# YOUR INSTRUCTIONS
Could you write out the whole listing exactly as it appears?
+++
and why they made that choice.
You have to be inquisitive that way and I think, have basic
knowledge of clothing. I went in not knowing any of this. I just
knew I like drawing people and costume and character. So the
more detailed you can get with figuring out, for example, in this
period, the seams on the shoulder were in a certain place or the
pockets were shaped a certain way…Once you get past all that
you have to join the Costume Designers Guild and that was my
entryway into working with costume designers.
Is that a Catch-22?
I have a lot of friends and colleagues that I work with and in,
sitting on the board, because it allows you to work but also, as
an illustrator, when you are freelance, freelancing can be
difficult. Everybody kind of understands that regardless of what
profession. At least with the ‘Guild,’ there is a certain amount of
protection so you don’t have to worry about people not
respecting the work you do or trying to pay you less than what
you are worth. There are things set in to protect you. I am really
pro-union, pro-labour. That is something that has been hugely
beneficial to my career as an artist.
+++
# EXPECTED OUTPUT
and why they made that choice.
You have to be inquisitive that way and I think, have basic
knowledge of clothing. I went in not knowing any of this. I just
knew I like drawing people and costume and character. So the
more detailed you can get with figuring out, for example, in this
period, the seams on the shoulder were in a certain place or the
pockets were shaped a certain way…Once you get past all that
you have to join the Costume Designers Guild and that was my
entryway into working with costume designers.
Is that a Catch-22?
I have a lot of friends and colleagues that I work with and in,
sitting on the board, because it allows you to work but also, as
an illustrator, when you are freelance, freelancing can be
difficult. Everybody kind of understands that regardless of what
profession. At least with the ‘Guild,’ there is a certain amount of
protection so you don’t have to worry about people not
respecting the work you do or trying to pay you less than what
you are worth. There are things set in to protect you. I am really
pro-union, pro-labour. That is something that has been hugely
beneficial to my career as an artist.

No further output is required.